Wenn von E-Books die Rede ist, denken viele an gedruckte Bücher, die 1:1 umgesetzt werden. Das ist fantasielos gedacht. In einigen Jahren wird nach reinen EPUB-Umsetzungen oder PDF-Derivaten kein Hahn mehr krähen. Bei Fach- und Bildungsverlagen weiß man längst, dass eine digitale Publikation Vorzüge bieten muss, die das gedruckte Pendant nicht aufweist. Dann haben Kunden meist kein Problem damit, hierfür genauso viel oder mehr zu bezahlen.
Nur: Wenn wir jetzt gegenüber Lesern die Gleichung »E-Book = billig« aufmachen, werden wir ihnen nie wieder etwas anderes vermitteln können – selbst dann nicht, wenn die Entwicklungskosten digitaler Produkte die Herstellungskosten gedruckter Bücher klar übersteigen. Das ist bei vielen E-Publikationen von Fach- und Bildungsverlagen – zumal in den USA – bereits
der Fall. Auch Publikumsverlage müssen sich darauf vorbereiten.
Stellen wir uns vor, das Fernsehen sei gerade erfunden worden und den TV-Machern dazu nur eingefallen: »Wir können Theaterstücke zeigen, ohne Garderoben-Personal bezahlen zu müssen!« Keine Vorstellung von Magazinen, Shows oder TV-Serien. Wie ist es möglich, dass viele E-Medien-Apologeten sich ähnlich kurzsichtig zur Zukunft elektronischer Lesemedien äußern?

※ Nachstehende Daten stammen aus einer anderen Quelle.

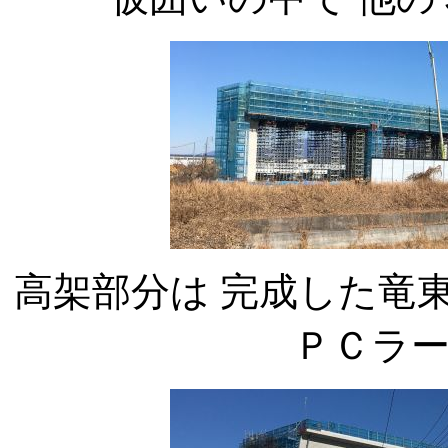
高架部分は 完成した竜
ＰＣラ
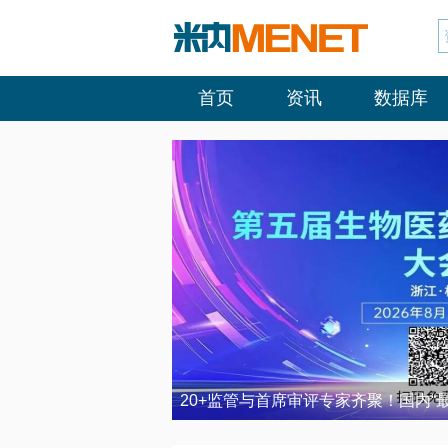
首页
资讯
数据库
20+监管与首席审评专家齐聚！国内“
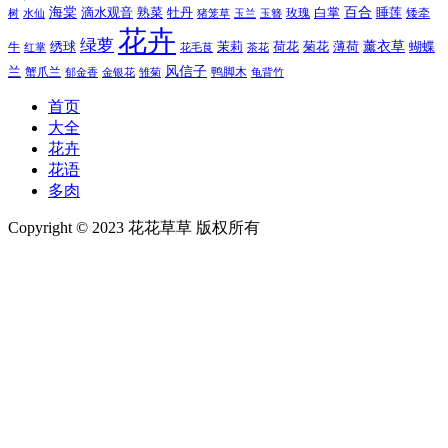
百合
海棠
滴水观音
熟菜
牡丹
玫瑰
白掌
睡莲
树
水仙
玉兰
矮牵
猪笼草
玉簪
花卉
绿萝
茉莉
薄荷
薰衣草
绣球
荷花
菊花
蝴蝶
牛
花毛茛
茶花
红掌
风信子
兰
蟹爪兰
鸭脚木
郁金香
金银花
雏菊
龟背竹
首页
大全
花卉
花语
多肉
Copyright © 2023 花花草草 版权所有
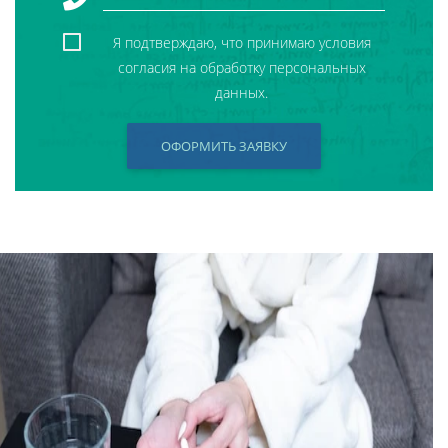
Я подтверждаю, что принимаю условия
согласия на обработку персональных
данных.
ОФОРМИТЬ ЗАЯВКУ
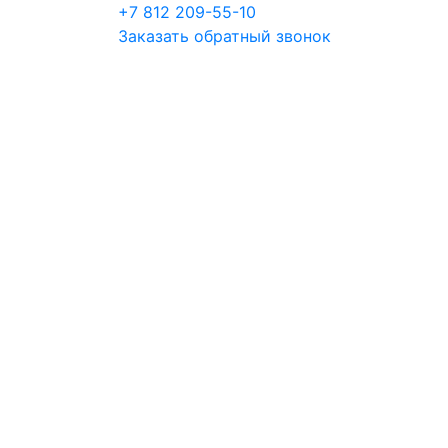
+7 812 209-55-10
Заказать обратный звонок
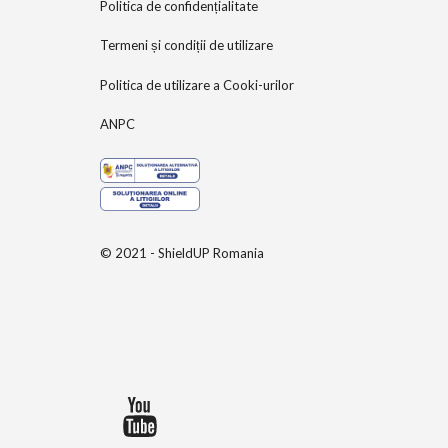
Politica de confidențialitate
Termeni și condiții de utilizare
Politica de utilizare a Cooki-urilor
ANPC
© 2021 - ShieldUP Romania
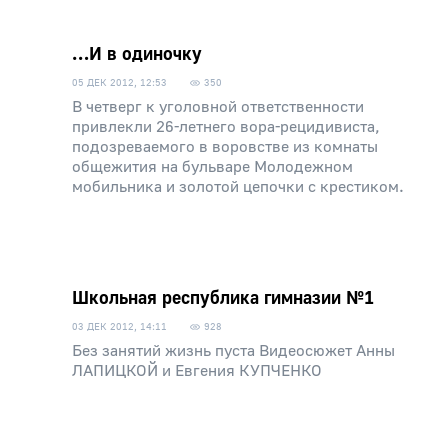
…И в одиночку
05 ДЕК 2012, 12:53
350
В четверг к уголовной ответственности
привлекли 26-летнего вора-рецидивиста,
подозреваемого в воровстве из комнаты
общежития на бульваре Молодежном
мобильника и золотой цепочки с крестиком.
Школьная республика гимназии №1
03 ДЕК 2012, 14:11
928
Без занятий жизнь пуста Видеосюжет Анны
ЛАПИЦКОЙ и Евгения КУПЧЕНКО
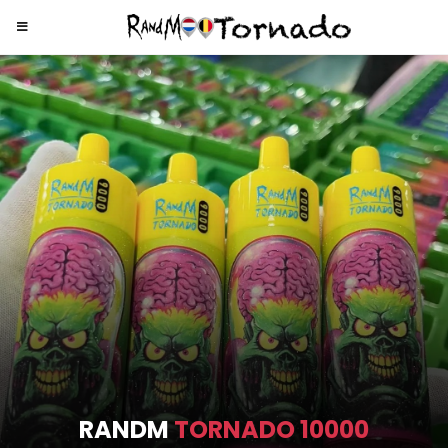
RANDM
TORNADO 9000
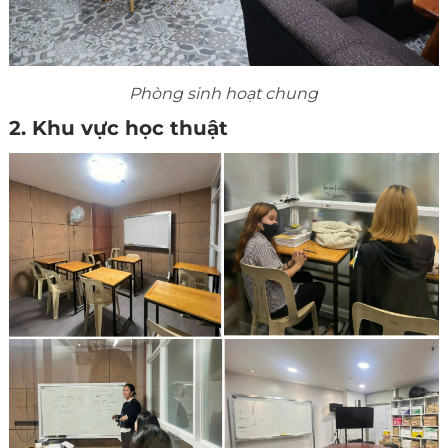
Phòng sinh hoạt chung
2. Khu vực học thuật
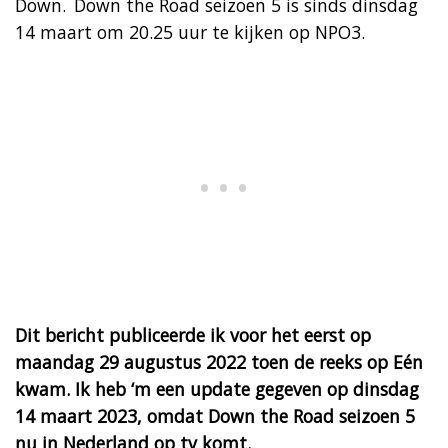
Down. Down the Road seizoen 5 is sinds dinsdag
14 maart om 20.25 uur te kijken op NPO3.
Dit bericht publiceerde ik voor het eerst op
maandag 29 augustus 2022 toen de reeks op Eén
kwam. Ik heb ‘m een update gegeven op dinsdag
14 maart 2023, omdat Down the Road seizoen 5
nu in Nederland op tv komt.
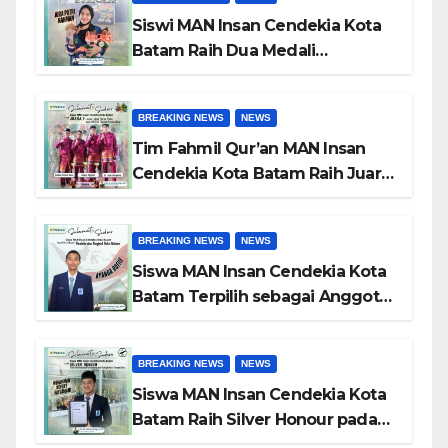
Luar Negeri
Siswi MAN Insan Cendekia Kota
Batam Raih Dua Medali
Perunggu pada POPDA X
Kepulauan Riau Cabang Tenis
BREAKING NEWS
NEWS
Meja
Tim Fahmil Qur’an MAN Insan
Cendekia Kota Batam Raih Juara
I MTQ XII Tingkat Provinsi
Kepulauan Riau
BREAKING NEWS
NEWS
Siswa MAN Insan Cendekia Kota
Batam Terpilih sebagai Anggota
Paskibraka Kota Batam 2026
BREAKING NEWS
NEWS
Siswa MAN Insan Cendekia Kota
Batam Raih Silver Honour pada
International Astronomy and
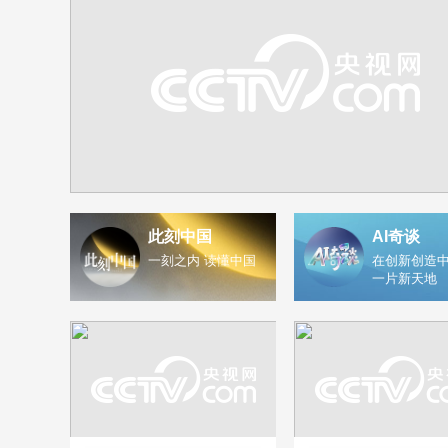
此刻中国
AI奇谈
一刻之内 读懂中国
在创新创造中
一片新天地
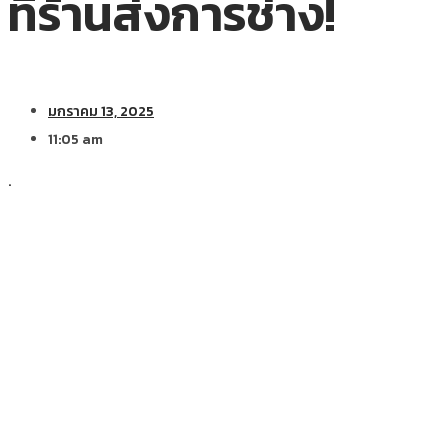
ที่ร้านส่งการช่าง!
มกราคม 13, 2025
11:05 am
.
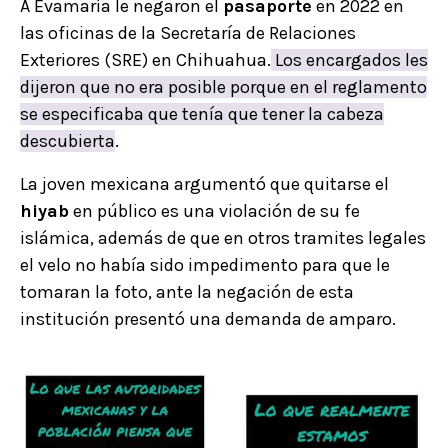
A Evamaría le negaron el
pasaporte
en 2022 en
las oficinas de la Secretaría de Relaciones
Exteriores (SRE) en Chihuahua.
Los encargados les
dijeron que no era posible porque en el reglamento
se especificaba que tenía que tener la cabeza
descubierta
.
La joven mexicana argumentó que quitarse el
hiyab
en público es una violación de su fe
islámica, además de que en otros tramites legales
el velo no había sido impedimento para que le
tomaran la foto, ante la negación de esta
institución presentó una demanda de amparo.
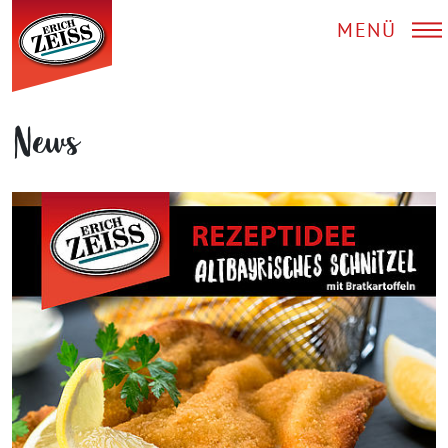
MENÜ
News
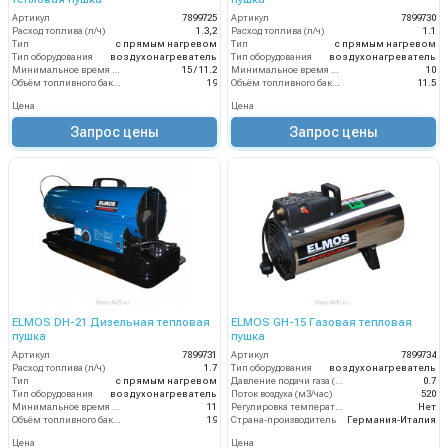
Артикул
7899725
Артикул
7899730
Расход топлива (л/ч)
1.3,2
Расход топлива (л/ч)
1.1
Тип
с прямым нагревом
Тип
с прямым нагревом
Тип оборудования
воздухонагреватель
Тип оборудования
воздухонагреватель
Минимальное время работы при полном баке (ч)
15 / 11.2
Минимальное время работы при полном баке (ч)
10
Объём топливного бака (л)
19
Объём топливного бака (л)
11.5
Цена
Цена
Запрос цены
Запрос цены
ELMOS DH-21 Дизельная тепловая
ELMOS GH-15 Газовая тепловая
пушка
пушка
Артикул
7899731
Артикул
7899734
Расход топлива (л/ч)
1.7
Тип оборудования
воздухонагреватель
Тип
с прямым нагревом
Давление подачи газа (бар)
0.7
Тип оборудования
воздухонагреватель
Поток воздуха (м3/час)
520
Минимальное время работы при полном баке (ч)
11
Регулировка температуры термостатом
Нет
Объём топливного бака (л)
19
Страна-производитель
Германия-Италия
Цена
Цена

Zwei Thesen werden oft in einem Atemzug vorgebracht. Erstens: »Die junge Generation ist das Lesen am Bildschirm gewohnt und wird auch Bücher nur noch so lesen wollen.« Zweitens: »Damit man diese Generation an E-Books heranführt, muss man sie billig machen. Wenn sich das nicht rechnet: Mischkalkulation her.«
Das ist widersprüchlich. Einerseits wird angenommen, die jungen Leute würden sich vom gedruckten Buch Richtung E-Medien abwenden. Andererseits wird ein stabiles Print-Geschäft vorausgesetzt, das die E-Books quersubventionieren könne. Wenn These 1 stimmt (kann ja sein!), müssen Verlage von E-Publikationen genauso leben können wie bisher vom Gedruckten. Und das mit Fixkosten, die viel höher sind als bei Print-Produkten – weshalb der Rohertrag höher liegen muss als bei gedruckter Ware. Was er aber kaum tut, weil selbst die variablen Kosten der E-Medien nicht so stark unter den variablen Print-Kosten liegen wie meist angenommen. Allein die für E-Produkte zusätzlich zu entrichtende Mehrwertsteuer liegt so hoch wie der Preis für Druck und Papier normaler Publikumsbücher.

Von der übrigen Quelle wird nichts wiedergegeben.